### Exercise details
Looking at the entries, say how many lines contain the string "header". Offer nothing besides the number.

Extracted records

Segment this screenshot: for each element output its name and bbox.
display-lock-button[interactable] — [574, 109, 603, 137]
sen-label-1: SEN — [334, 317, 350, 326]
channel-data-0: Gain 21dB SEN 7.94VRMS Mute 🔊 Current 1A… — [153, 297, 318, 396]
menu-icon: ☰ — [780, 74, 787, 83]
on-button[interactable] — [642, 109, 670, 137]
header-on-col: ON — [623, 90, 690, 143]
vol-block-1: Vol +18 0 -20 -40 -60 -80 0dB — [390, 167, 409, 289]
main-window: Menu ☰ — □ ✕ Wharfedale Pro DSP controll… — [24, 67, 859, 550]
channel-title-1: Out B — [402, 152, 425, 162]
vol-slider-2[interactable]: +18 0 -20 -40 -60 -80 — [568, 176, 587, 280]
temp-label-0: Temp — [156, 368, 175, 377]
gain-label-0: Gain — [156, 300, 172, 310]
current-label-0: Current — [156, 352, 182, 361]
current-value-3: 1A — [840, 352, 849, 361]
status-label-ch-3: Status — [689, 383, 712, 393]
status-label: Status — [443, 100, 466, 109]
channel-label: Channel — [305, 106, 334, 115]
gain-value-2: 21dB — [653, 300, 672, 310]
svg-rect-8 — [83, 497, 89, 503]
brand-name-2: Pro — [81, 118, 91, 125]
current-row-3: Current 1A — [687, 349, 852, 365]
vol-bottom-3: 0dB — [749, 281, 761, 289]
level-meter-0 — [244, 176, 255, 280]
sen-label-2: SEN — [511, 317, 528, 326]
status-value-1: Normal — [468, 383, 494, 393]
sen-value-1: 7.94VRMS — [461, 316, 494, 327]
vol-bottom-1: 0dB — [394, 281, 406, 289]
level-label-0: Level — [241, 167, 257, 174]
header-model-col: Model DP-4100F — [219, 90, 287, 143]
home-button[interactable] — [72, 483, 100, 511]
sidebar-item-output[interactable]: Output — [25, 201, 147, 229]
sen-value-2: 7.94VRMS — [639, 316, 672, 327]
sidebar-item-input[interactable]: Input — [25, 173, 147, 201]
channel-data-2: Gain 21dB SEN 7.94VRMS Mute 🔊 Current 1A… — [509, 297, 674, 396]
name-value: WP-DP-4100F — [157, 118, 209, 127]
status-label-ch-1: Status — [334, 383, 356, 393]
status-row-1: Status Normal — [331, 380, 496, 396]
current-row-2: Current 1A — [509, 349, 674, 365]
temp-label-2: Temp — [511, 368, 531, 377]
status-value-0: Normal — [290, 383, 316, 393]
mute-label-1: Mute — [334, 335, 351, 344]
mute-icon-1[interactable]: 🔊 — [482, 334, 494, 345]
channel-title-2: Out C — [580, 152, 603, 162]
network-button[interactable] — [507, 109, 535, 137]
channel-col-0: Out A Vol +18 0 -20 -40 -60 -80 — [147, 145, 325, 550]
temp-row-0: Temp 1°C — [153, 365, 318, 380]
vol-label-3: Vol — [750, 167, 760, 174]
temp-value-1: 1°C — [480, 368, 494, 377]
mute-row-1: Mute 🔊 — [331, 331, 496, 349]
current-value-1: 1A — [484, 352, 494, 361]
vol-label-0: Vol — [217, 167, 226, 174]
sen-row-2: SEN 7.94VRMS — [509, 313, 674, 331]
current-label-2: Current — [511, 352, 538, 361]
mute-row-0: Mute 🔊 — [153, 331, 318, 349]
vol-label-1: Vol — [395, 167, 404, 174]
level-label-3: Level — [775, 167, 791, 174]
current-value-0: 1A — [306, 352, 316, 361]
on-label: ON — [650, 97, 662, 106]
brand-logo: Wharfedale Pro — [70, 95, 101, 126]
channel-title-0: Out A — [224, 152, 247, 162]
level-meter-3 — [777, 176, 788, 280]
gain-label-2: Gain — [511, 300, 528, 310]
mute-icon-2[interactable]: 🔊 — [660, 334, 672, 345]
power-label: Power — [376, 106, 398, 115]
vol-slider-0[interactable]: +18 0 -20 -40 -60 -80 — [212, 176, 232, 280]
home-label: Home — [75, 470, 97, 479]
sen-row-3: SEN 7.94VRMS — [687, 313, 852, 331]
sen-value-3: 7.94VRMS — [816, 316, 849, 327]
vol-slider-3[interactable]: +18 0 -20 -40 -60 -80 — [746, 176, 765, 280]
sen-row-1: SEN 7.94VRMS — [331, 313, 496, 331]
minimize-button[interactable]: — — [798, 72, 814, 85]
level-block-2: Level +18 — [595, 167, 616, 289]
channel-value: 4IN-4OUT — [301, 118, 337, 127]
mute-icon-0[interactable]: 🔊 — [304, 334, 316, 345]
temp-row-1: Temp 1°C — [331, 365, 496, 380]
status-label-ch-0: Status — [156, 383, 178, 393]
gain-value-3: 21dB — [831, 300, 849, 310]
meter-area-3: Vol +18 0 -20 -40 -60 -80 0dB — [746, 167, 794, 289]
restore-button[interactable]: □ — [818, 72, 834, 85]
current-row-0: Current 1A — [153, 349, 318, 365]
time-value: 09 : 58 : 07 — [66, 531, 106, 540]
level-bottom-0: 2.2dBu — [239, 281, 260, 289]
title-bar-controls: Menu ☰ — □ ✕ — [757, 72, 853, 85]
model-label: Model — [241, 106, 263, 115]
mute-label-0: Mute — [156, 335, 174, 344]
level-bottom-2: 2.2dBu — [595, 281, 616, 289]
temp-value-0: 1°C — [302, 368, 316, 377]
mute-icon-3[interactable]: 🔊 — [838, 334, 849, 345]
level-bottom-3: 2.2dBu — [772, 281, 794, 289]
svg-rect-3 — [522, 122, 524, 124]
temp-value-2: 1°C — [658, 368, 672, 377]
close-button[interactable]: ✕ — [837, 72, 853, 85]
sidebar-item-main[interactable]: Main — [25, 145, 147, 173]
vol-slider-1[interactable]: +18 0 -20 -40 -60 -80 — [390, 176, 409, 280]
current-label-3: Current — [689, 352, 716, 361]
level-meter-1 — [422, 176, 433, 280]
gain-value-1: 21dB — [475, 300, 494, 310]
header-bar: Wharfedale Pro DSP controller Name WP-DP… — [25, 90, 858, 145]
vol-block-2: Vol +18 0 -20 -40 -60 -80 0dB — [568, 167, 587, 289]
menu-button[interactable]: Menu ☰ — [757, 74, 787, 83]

* * *

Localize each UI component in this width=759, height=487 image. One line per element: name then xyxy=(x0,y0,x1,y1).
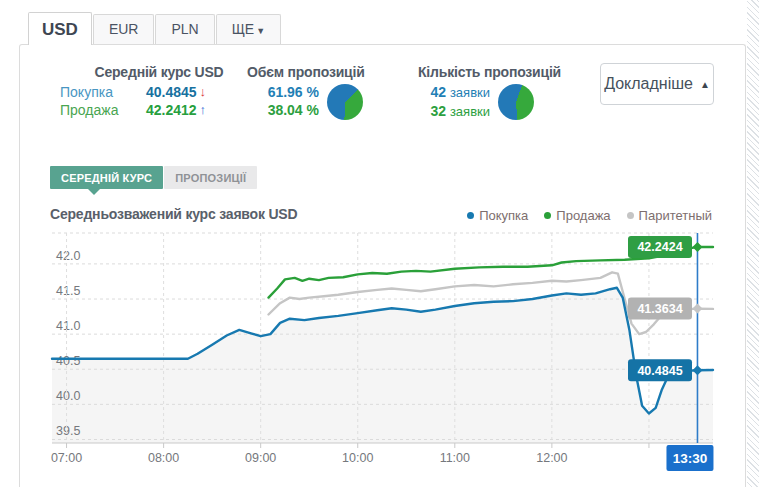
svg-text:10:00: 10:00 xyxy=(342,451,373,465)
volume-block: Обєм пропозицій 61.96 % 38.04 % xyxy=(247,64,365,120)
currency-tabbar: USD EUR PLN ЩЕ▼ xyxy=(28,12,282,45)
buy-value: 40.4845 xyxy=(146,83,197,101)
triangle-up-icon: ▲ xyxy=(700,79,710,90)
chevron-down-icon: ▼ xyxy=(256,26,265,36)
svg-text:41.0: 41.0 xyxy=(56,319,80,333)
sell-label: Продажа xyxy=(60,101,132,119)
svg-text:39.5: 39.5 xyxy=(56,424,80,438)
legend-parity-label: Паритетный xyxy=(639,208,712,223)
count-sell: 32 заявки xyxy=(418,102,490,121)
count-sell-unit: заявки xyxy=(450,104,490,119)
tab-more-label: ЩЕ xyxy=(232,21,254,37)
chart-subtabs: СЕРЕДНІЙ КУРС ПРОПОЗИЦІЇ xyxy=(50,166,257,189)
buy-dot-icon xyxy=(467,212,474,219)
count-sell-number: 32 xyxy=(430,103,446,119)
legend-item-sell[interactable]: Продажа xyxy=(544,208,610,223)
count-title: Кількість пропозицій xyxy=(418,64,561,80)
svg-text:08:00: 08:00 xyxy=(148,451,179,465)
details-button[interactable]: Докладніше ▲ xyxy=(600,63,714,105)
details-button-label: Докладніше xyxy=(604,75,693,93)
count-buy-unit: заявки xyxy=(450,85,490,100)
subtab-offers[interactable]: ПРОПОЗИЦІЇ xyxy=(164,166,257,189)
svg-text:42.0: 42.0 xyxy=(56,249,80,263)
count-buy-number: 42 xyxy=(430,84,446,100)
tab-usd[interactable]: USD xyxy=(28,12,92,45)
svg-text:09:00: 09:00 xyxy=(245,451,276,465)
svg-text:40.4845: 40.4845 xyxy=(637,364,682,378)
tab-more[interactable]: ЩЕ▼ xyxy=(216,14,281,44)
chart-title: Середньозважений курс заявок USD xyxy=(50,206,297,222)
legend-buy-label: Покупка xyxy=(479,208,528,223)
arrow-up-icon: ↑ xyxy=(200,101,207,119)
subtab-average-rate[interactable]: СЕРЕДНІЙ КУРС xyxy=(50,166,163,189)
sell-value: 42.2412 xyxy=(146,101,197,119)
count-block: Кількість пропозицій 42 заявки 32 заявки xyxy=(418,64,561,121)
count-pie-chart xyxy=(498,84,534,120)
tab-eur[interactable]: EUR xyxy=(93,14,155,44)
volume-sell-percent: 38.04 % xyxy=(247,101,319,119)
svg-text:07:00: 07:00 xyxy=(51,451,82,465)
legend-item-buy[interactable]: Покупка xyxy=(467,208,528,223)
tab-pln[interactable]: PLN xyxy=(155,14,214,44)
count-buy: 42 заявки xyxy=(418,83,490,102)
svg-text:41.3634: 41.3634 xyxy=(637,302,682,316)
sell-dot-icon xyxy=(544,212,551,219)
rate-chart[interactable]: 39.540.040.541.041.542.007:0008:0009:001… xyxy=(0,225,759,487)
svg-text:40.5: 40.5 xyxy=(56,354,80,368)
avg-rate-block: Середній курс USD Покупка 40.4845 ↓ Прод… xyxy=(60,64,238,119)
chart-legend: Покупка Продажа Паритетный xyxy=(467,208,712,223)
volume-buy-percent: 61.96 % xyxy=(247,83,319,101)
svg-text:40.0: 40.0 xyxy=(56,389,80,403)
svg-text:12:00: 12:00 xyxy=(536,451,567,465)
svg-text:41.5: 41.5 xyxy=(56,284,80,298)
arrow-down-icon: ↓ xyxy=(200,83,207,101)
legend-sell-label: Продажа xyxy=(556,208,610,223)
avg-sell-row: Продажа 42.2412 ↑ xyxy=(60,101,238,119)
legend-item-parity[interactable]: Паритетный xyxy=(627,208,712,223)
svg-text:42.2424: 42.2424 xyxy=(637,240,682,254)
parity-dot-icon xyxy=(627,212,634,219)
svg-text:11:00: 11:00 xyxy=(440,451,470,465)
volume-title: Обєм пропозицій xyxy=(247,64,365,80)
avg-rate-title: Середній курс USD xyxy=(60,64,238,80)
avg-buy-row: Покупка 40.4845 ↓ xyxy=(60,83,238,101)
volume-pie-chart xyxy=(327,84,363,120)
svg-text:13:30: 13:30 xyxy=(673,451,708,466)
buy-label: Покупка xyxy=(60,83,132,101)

### Written answer
3